The structure composition and the action flow of each component of the second inspection unit are basically the same as those of the first inspection unit.
3. Test-tube rack circulation process: as shown in fig. 5 and 6:
the test tube rack circulation process is as follows:
1) the racks of all the samples to be tested are placed in the area a1 of the sample buffer unit.
2) Clicking the screen of the first inspection unit and clicking the "start" button, the front blocking assembly in front of the a1 area will descend at this time, releasing the first rack to move forward to the a2 position, the front blocking assembly at a2 will be in the raised state at this time, blocking the rack, and the bottom blocking assembly at a1 will be in the raised state as well, blocking the subsequent queued rack.
3) After the test tube rack in the area A2 is confirmed, the front blocking assembly is released, and the test tube rack runs to the position A3 to trigger micro motion; sweep sign indicating number pushing hands subassembly and push away the test-tube rack and sweep the sign indicating number to B5 position and carry out the test tube and sweep the sign indicating number, the test-tube rack in A1 region is released a test-tube rack according to above-mentioned step again simultaneously, analogizes in proper order, carries out the test-tube rack action of releasing one by one.
4) After the rack at position B5 is scanned, the rack is pushed onto the track of the first inspection unit, and the system is intelligently assigned to enter the first inspection unit or the second inspection unit for on-machine inspection, which will be exemplified below as entering the first inspection unit.
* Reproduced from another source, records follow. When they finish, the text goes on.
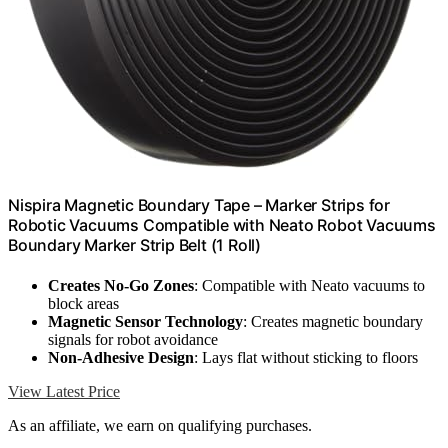
Nispira Magnetic Boundary Tape – Marker Strips for
Robotic Vacuums Compatible with Neato Robot Vacuums
Boundary Marker Strip Belt (1 Roll)
Creates No-Go Zones
: Compatible with Neato vacuums to
block areas
Magnetic Sensor Technology
: Creates magnetic boundary
signals for robot avoidance
Non-Adhesive Design
: Lays flat without sticking to floors
View Latest Price
As an affiliate, we earn on qualifying purchases.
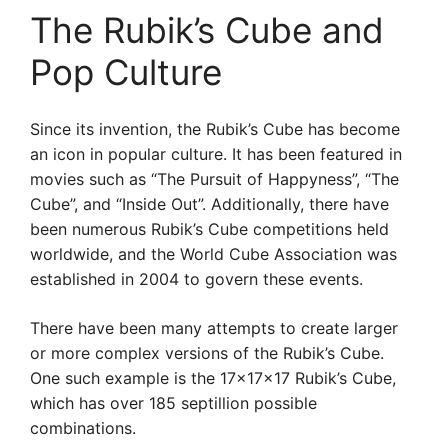
The Rubik’s Cube and
Pop Culture
Since its invention, the Rubik’s Cube has become
an icon in popular culture. It has been featured in
movies such as “The Pursuit of Happyness”, “The
Cube”, and “Inside Out”. Additionally, there have
been numerous Rubik’s Cube competitions held
worldwide, and the World Cube Association was
established in 2004 to govern these events.
There have been many attempts to create larger
or more complex versions of the Rubik’s Cube.
One such example is the 17x17x17 Rubik’s Cube,
which has over 185 septillion possible
combinations.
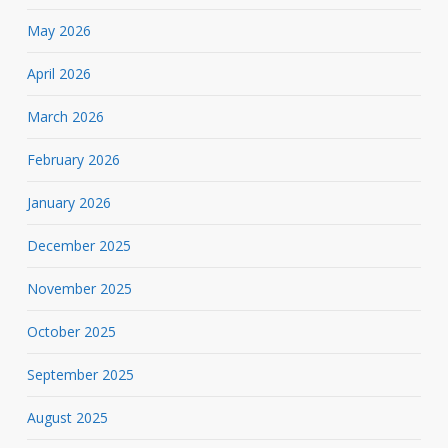
May 2026
April 2026
March 2026
February 2026
January 2026
December 2025
November 2025
October 2025
September 2025
August 2025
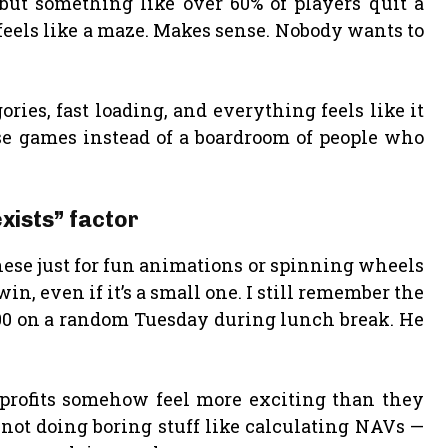
but something like over 60% of players quit a
 feels like a maze. Makes sense. Nobody wants to
ries, fast loading, and everything feels like it
e games instead of a boardroom of people who
xists” factor
 these just for fun animations or spinning wheels
win, even if it’s a small one. I still remember the
400 on a random Tuesday during lunch break. He
y profits somehow feel more exciting than they
ot doing boring stuff like calculating NAVs —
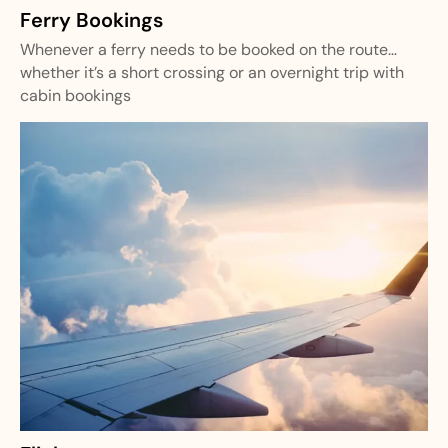
Ferry Bookings
Whenever a ferry needs to be booked on the route…
whether it’s a short crossing or an overnight trip with
cabin bookings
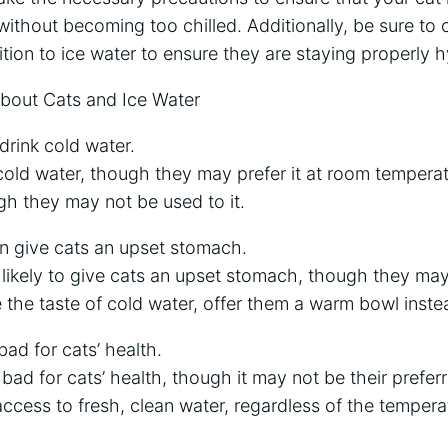
ithout becoming too chilled. Additionally, be sure to o
ition to ice water to ensure they are staying properly 
out Cats and Ice Water
drink cold water.
cold water, though they may prefer it at room temperatu
gh they may not be used to it.
an give cats an upset stomach.
t likely to give cats an upset stomach, though they may 
e the taste of cold water, offer them a warm bowl inste
bad for cats’ health.
t bad for cats’ health, though it may not be their prefe
cess to fresh, clean water, regardless of the tempera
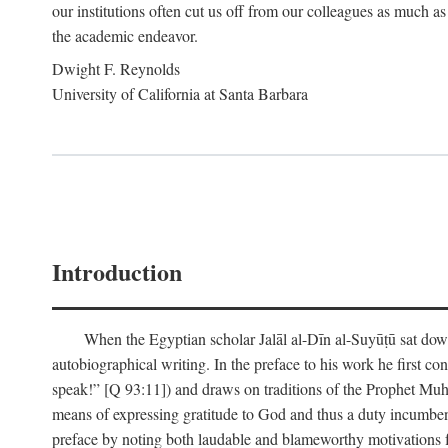
our institutions often cut us off from our colleagues as much as
the academic endeavor.
Dwight F. Reynolds
University of California at Santa Barbara
Introduction
When the Egyptian scholar Jalāl al-Dīn al-Suyūṭū sat down
autobiographical writing. In the preface to his work he first c
speak!” [Q 93:11]) and draws on traditions of the Prophet M
means of expressing gratitude to God and thus a duty incumben
preface by noting both laudable and blameworthy motivations f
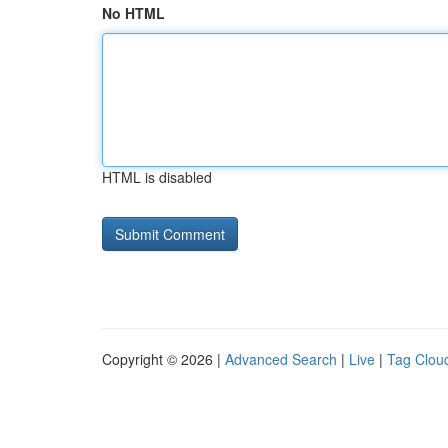
No HTML
HTML is disabled
Copyright © 2026 |
Advanced Search
|
Live
|
Tag Clou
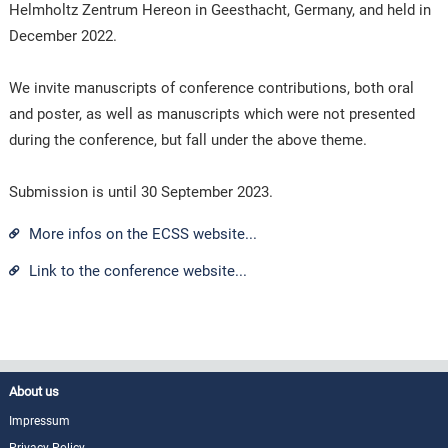
Helmholtz Zentrum Hereon in Geesthacht, Germany, and held in
December 2022.
We invite manuscripts of conference contributions, both oral
and poster, as well as manuscripts which were not presented
during the conference, but fall under the above theme.
Submission is until 30 September 2023.
More infos on the ECSS website...
Link to the conference website...
About us
Impressum
Privacy Policy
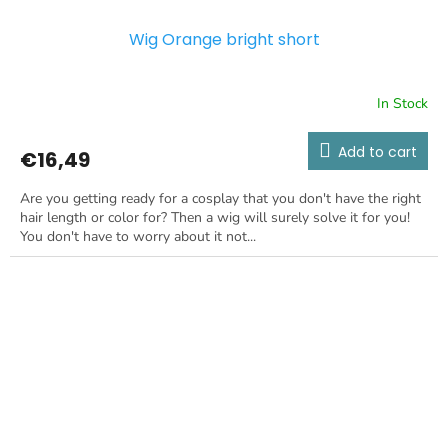
Wig Orange bright short
In Stock
Add to cart
€16,49
Are you getting ready for a cosplay that you don't have the right
hair length or color for? Then a wig will surely solve it for you!
You don't have to worry about it not...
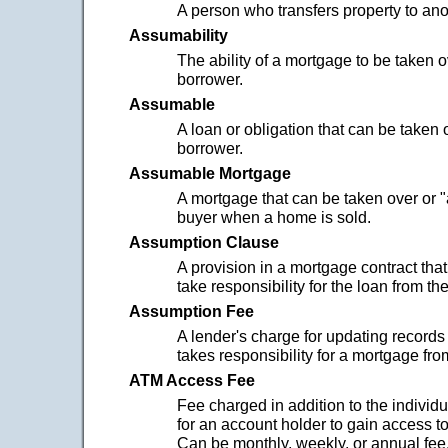
A person who transfers property to ano
Assumability
The ability of a mortgage to be taken 
borrower.
Assumable
A loan or obligation that can be taken
borrower.
Assumable Mortgage
A mortgage that can be taken over or 
buyer when a home is sold.
Assumption Clause
A provision in a mortgage contract that
take responsibility for the loan from the
Assumption Fee
A lender's charge for updating record
takes responsibility for a mortgage from
ATM Access Fee
Fee charged in addition to the individ
for an account holder to gain access t
Can be monthly, weekly, or annual fee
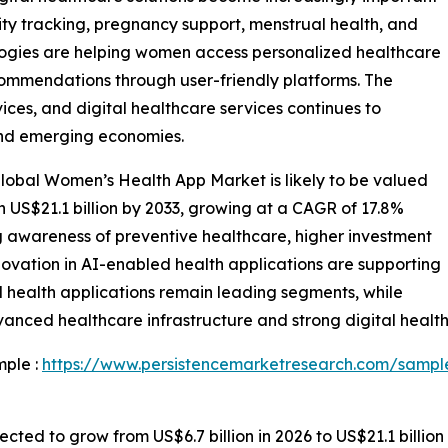
ity tracking, pregnancy support, menstrual health, and
gies are helping women access personalized healthcare
ecommendations through user-friendly platforms. The
es, and digital healthcare services continues to
nd emerging economies.
lobal Women’s Health App Market is likely to be valued
ch US$21.1 billion by 2033, growing at a CAGR of 17.8%
g awareness of preventive healthcare, higher investment
nnovation in AI-enabled health applications are supporting
l health applications remain leading segments, while
nced healthcare infrastructure and strong digital health
mple :
https://www.persistencemarketresearch.com/sampl
ted to grow from US$6.7 billion in 2026 to US$21.1 billion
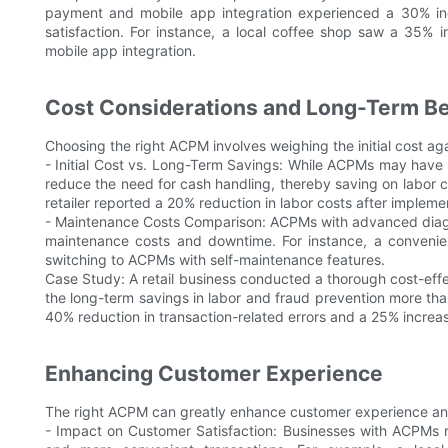
payment and mobile app integration experienced a 30% in
satisfaction. For instance, a local coffee shop saw a 35% 
mobile app integration.
Cost Considerations and Long-Term Be
Choosing the right ACPM involves weighing the initial cost ag
- Initial Cost vs. Long-Term Savings: While ACPMs may have a 
reduce the need for cash handling, thereby saving on labor co
retailer reported a 20% reduction in labor costs after implem
- Maintenance Costs Comparison: ACPMs with advanced diagno
maintenance costs and downtime. For instance, a convenie
switching to ACPMs with self-maintenance features.
Case Study: A retail business conducted a thorough cost-eff
the long-term savings in labor and fraud prevention more than
40% reduction in transaction-related errors and a 25% increase 
Enhancing Customer Experience
The right ACPM can greatly enhance customer experience and
- Impact on Customer Satisfaction: Businesses with ACPMs r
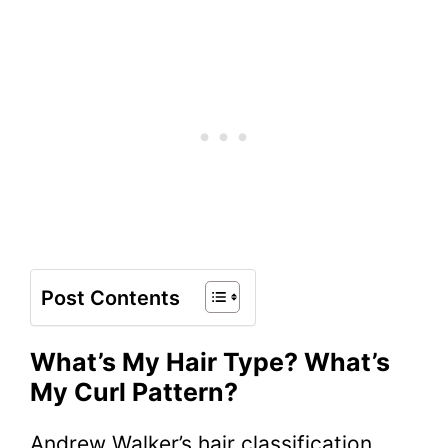
Post Contents
What’s My Hair Type? What’s
My Curl Pattern?
Andrew Walker’s hair classification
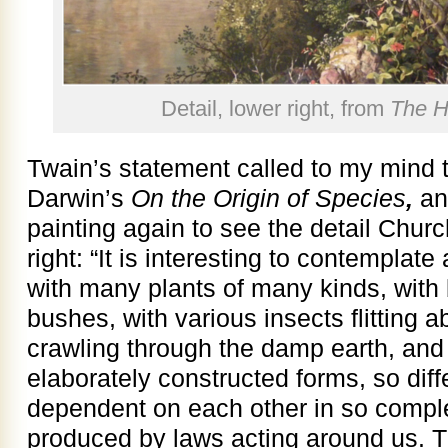
Detail, lower right, from
The H
Twain’s statement called to my mind t
Darwin’s
On the Origin of Species
,
and
painting again to see the detail Churc
right: “It is interesting to contemplat
with many plants of many kinds, with 
bushes, with various insects flitting 
crawling through the damp earth, and t
elaborately constructed forms, so diff
dependent on each other in so compl
produced by laws acting around us. Th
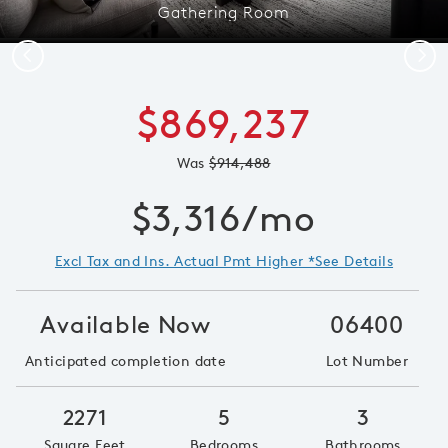
Gathering Room
Previous
Next
$869,237
Was
$914,488
$3,316/mo
Excl Tax and Ins. Actual Pmt Higher *See Details
Available Now
06400
Anticipated completion date
Lot Number
2271
5
3
Square Feet
Bedrooms
Bathrooms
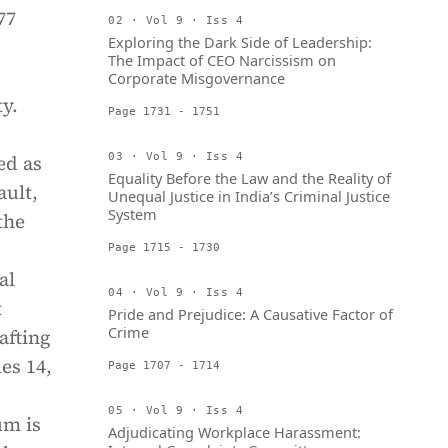
77
02 · Vol 9 · Iss 4
Exploring the Dark Side of Leadership:
The Impact of CEO Narcissism on
Corporate Misgovernance
ty.
Page 1731 - 1751
ed as
03 · Vol 9 · Iss 4
Equality Before the Law and the Reality of
ault,
Unequal Justice in India’s Criminal Justice
System
the
Page 1715 - 1730
al
04 · Vol 9 · Iss 4
t
Pride and Prejudice: A Causative Factor of
Crime
afting
es 14,
Page 1707 - 1714
05 · Vol 9 · Iss 4
um is
Adjudicating Workplace Harassment:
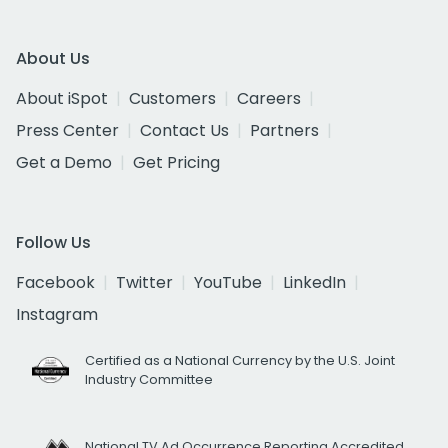
About Us
About iSpot
Customers
Careers
Press Center
Contact Us
Partners
Get a Demo
Get Pricing
Follow Us
Facebook
Twitter
YouTube
LinkedIn
Instagram
Certified as a National Currency by the U.S. Joint
Industry Committee
National TV Ad Occurrence Reporting Accredited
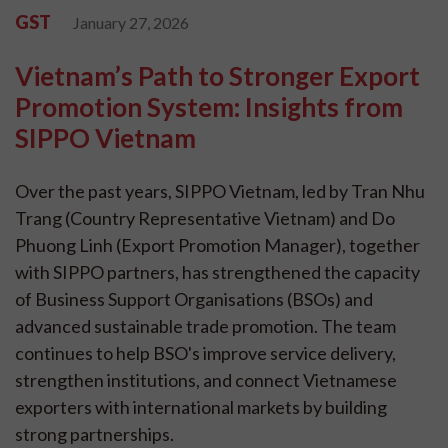
GST
January 27, 2026
Vietnam’s Path to Stronger Export
Promotion System: Insights from
SIPPO Vietnam
Over the past years, SIPPO Vietnam, led by Tran Nhu
Trang (Country Representative Vietnam) and Do
Phuong Linh (Export Promotion Manager), together
with SIPPO partners, has strengthened the capacity
of Business Support Organisations (BSOs) and
advanced sustainable trade promotion. The team
continues to help BSO's improve service delivery,
strengthen institutions, and connect Vietnamese
exporters with international markets by building
strong partnerships.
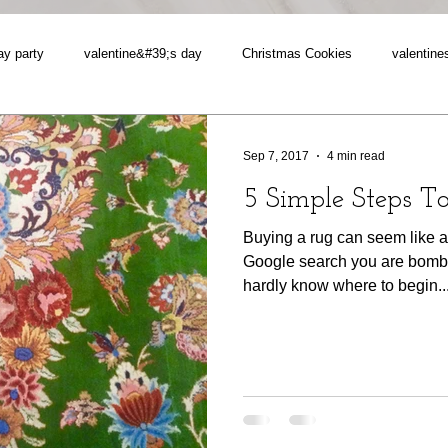
ay party
valentine&#39;s day
Christmas Cookies
valentine
Sep 7, 2017
4 min read
5 Simple Steps T
Buying a rug can seem like a
Google search you are bomb
hardly know where to begin...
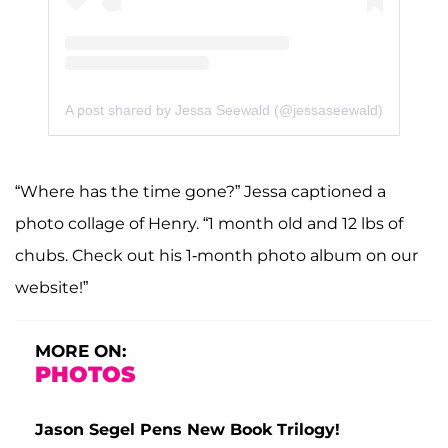
A post shared by Jessa Seewald (@jessaseewald)
“Where has the time gone?” Jessa captioned a
photo collage of Henry. “1 month old and 12 lbs of
chubs. Check out his 1-month photo album on our
website!”
MORE ON:
PHOTOS
Jason Segel Pens New Book Trilogy!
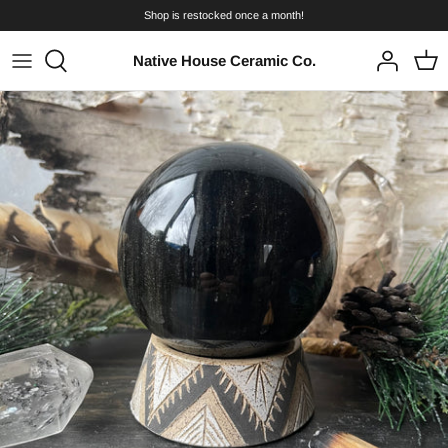
Skip
Shop is restocked once a month!
to
content
Native House Ceramic Co.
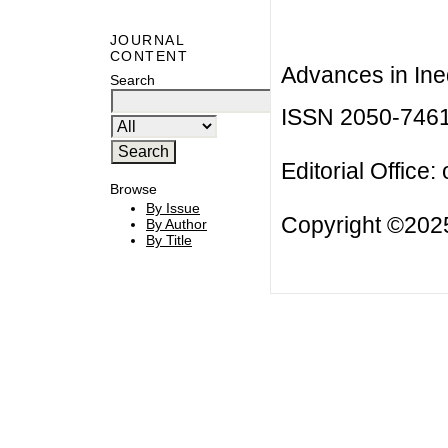
JOURNAL
CONTENT
Advances in Ineq
Search
ISSN 2050-746
Editorial Office:
Browse
By Issue
Copyright ©2025
By Author
By Title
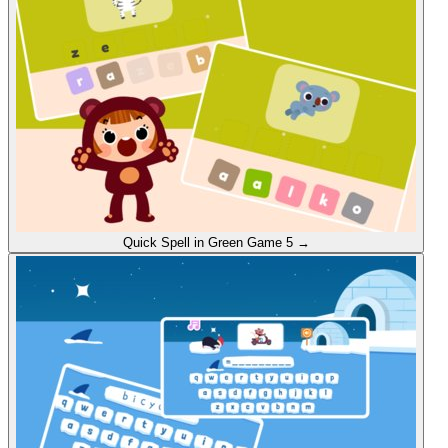
Quick Spell in Green
Game 5
→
5) Enter into orbital test-tube rack and block the subassembly along with the track motion front side before the first inspection of first inspection unit, the front side stops the subassembly and can stretch out the axle and stop the test-tube rack this moment, pushes the test-tube rack that the pushing hands subassembly will block and push into a kind frame roof, and step-by-step appearance subassembly can advance a kind action in proper order, accomplishes the sample until all sample test tubes.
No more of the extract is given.